# <span style="color: blue;" >Yotam Balbul</span> 
### <span style="color: #6495ED;"> Google's case Study: How Does a Bike-Share Navigate Speedy Success?</span>

##### <span style="color: #6495ED;"> date: July 7th, 2023;  Language: R </span>


## Scenario
You are a junior data analyst working in the marketing analyst team at Cyclistic, a bike-share company in Chicago. The director
of marketing believes the company’s future success depends on maximizing the number of annual memberships. Therefore,
your team wants to understand how casual riders and annual members use Cyclistic bikes differently. From these insights,
your team will design a new marketing strategy to convert casual riders into annual members. But first, Cyclistic executives
must approve your recommendations, so they must be backed up with compelling data insights and professional data
visualizations.

## About the company
In 2016, Cyclistic launched a successful bike-share offering. Since then, the program has grown to a fleet of 5,824 bicycles that
are geotracked and locked into a network of 692 stations across Chicago. The bikes can be unlocked from one station and
returned to any other station in the system anytime.
Until now, Cyclistic’s marketing strategy relied on building general awareness and appealing to broad consumer segments.
One approach that helped make these things possible was the flexibility of its pricing plans: single-ride passes, full-day passes,
and annual memberships. Customers who purchase single-ride or full-day passes are referred to as casual riders. Customers
who purchase annual memberships are Cyclistic members.
Cyclistic’s finance analysts have concluded that annual members are much more profitable than casual riders. Although the
pricing flexibility helps Cyclistic attract more customers, Moreno believes that maximizing the number of annual members will
be key to future growth. Rather than creating a marketing campaign that targets all-new customers, Moreno believes there is a
very good chance to convert casual riders into members. She notes that casual riders are already aware of the Cyclistic
program and have chosen Cyclistic for their mobility needs.
Moreno has set a clear goal: Design marketing strategies aimed at converting casual riders into annual members. In order to
do that, however, the marketing analyst team needs to better understand how annual members and casual riders differ, why
casual riders would buy a membership, and how digital media could affect their marketing tactics. Moreno and her team are
interested in analyzing the Cyclistic historical bike trip data to identify trends.
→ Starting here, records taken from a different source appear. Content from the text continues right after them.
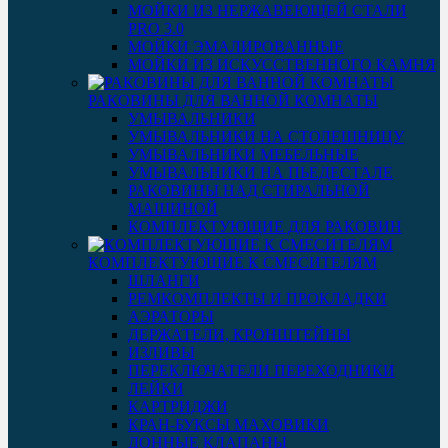
МОЙКИ ИЗ НЕРЖАВЕЮЩЕЙ СТАЛИ
PRO 3.0
МОЙКИ ЭМАЛИРОВАННЫЕ
МОЙКИ ИЗ ИСКУССТВЕННОГО КАМНЯ
РАКОВИНЫ ДЛЯ ВАННОЙ КОМНАТЫ
УМЫВАЛЬНИКИ
УМЫВАЛЬНИКИ НА СТОЛЕШНИЦУ
УМЫВАЛЬНИКИ МЕБЕЛЬНЫЕ
УМЫВАЛЬНИКИ НА ПЬЕДЕСТАЛЕ
РАКОВИНЫ НАД СТИРАЛЬНОЙ
МАШИНОЙ
КОМПЛЕКТУЮЩИЕ ДЛЯ РАКОВИН
КОМПЛЕКТУЮЩИЕ К СМЕСИТЕЛЯМ
ШЛАНГИ
РЕМКОМПЛЕКТЫ И ПРОКЛАДКИ
АЭРАТОРЫ
ДЕРЖАТЕЛИ, КРОНШТЕЙНЫ
ИЗЛИВЫ
ПЕРЕКЛЮЧАТЕЛИ ПЕРЕХОДНИКИ
ЛЕЙКИ
КАРТРИДЖИ
КРАН-БУКСЫ МАХОВИКИ
ДОННЫЕ КЛАПАНЫ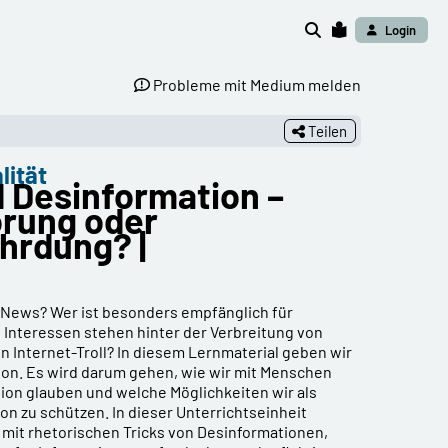
Login
Probleme mit Medium melden
Teilen
lität
d Desinformation –
örung oder
hrdung? |
 News? Wer ist besonders empfänglich für
Interessen stehen hinter der Verbreitung von
n Internet-Troll? In diesem Lernmaterial geben wir
tion. Es wird darum gehen, wie wir mit Menschen
on glauben und welche Möglichkeiten wir als
on zu schützen. In dieser Unterrichtseinheit
 mit rhetorischen Tricks von Desinformationen,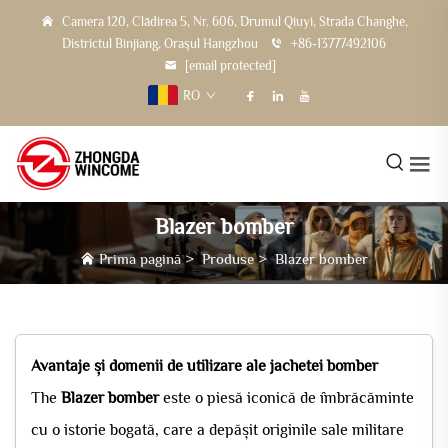
Camera 120, Clădirea 5, Nr. 606, Drumul Qiuyi, Strada Changhe,
Districtul Binjiang, Orașul Hangzhou
+86-13777492106
[email protected]
RO
Blazer bomber
Prima pagină
>
Produse
>
Blazer bomber
Avantaje și domenii de utilizare ale jachetei bomber
The
Blazer bomber
este o piesă iconică de îmbrăcăminte
cu o istorie bogată, care a depășit originile sale militare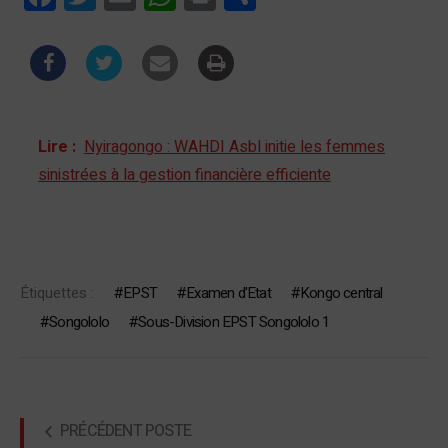
Lire :
Nyiragongo : WAHDI Asbl initie les femmes
sinistrées à la gestion financière efficiente
Étiquettes :
EPST
Examen d'Etat
Kongo central
Songololo
Sous-Division EPST Songololo 1
PRÉCÉDENT POSTE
## Identify the business task

This analysis aims to understand the differences in bike usage patterns between annual members and casual riders of Cyclistic, a bike-share company in Chicago. By analyzing historical bike trip data, we aim to identify these two user groups' distinct behaviors and preferences. The insights gained from this analysis will report the development of targeted marketing strategies to convert casual riders into annual members. Eventually, the aim is to maximize the number of annual memberships and drive the future growth of Cyclistic.

## Key Stakeholders:
* Lily Moreno - Director of Marketing: As the marketing team manager, Lily Moreno is responsible for overseeing the development of campaigns and initiatives to promote the bike-share program. She is the main driver behind the objective of converting casual riders into annual members and will play a crucial role in implementing the recommended marketing strategies.
* Cyclistic Marketing Analytics Team: This team of data analysts is responsible for collecting, analyzing, and reporting data that guides Cyclistic's marketing strategy. They will directly analyze the bike trip data and derive insights to support the marketing initiatives.
* Cyclistic Executive Team: The executive team holds the decision-making authority and will ultimately approve or reject the recommended marketing program. They are known for their attention to detail and will closely evaluate the data insights and visualizations presented by the marketing analytics team.
* Cyclistic Customers: The customers of Cyclistic, including annual members and casual riders, are essential stakeholders in this business task. Understanding their usage patterns and preferences will help tailor marketing strategies that resonate with their needs and motivations.
* Finance Department: The finance department, although not instantly involved in this analysis, has a vested interest in the success of the marketing strategies. They have determined that annual members are more profitable than casual riders, and therefore, this analysis's outcome will impact the company's financial performance.
By addressing the needs and interests of these key stakeholders, we can ensure that the analysis and resulting recommendations are well-aligned with the overall objectives of Cyclistic.

## Data and links
I will use Cyclistic’s historical trip data to analyze and identify trends. [Download the previous 12 months of Cyclistic trip data here.](https://divvy-tripdata.s3.amazonaws.com/index.html)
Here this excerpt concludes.